--- Given records Enclosed Below ---
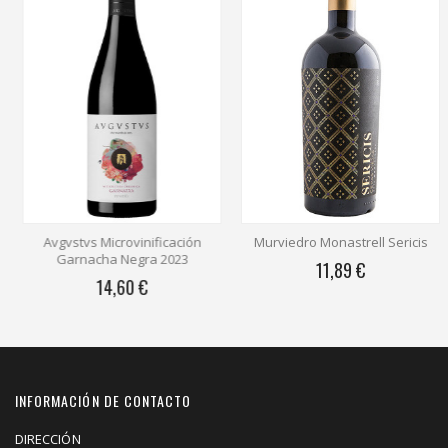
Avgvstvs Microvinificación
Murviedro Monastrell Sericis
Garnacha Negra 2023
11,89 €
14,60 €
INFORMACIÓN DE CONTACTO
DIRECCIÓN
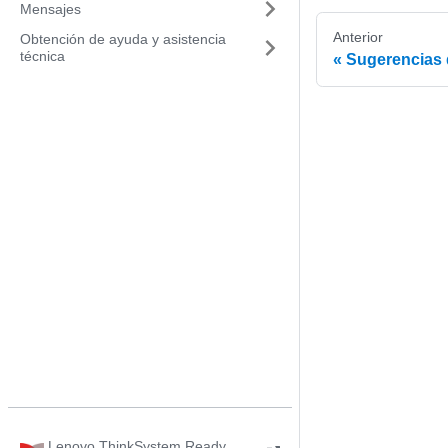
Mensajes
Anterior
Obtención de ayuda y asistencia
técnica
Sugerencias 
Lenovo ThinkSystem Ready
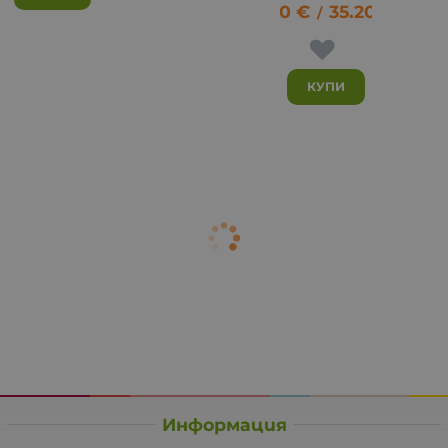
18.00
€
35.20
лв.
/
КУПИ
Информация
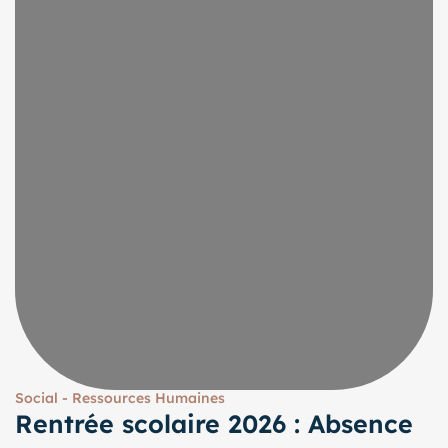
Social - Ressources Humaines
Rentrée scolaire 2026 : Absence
--- End of Enclosed Given records ---
[Task details]
At the line containing "Sugerencias", begin reproducing the entries word for word, and continue through their last line. Leave out the pictures.

[Solution for this exercise]
Sugerencias 
Lenovo ThinkSystem Ready
18.00
€
35.20
лв.
/
КУПИ
Информация
Social - Ressources Humaines
Rentrée scolaire 2026 : Absence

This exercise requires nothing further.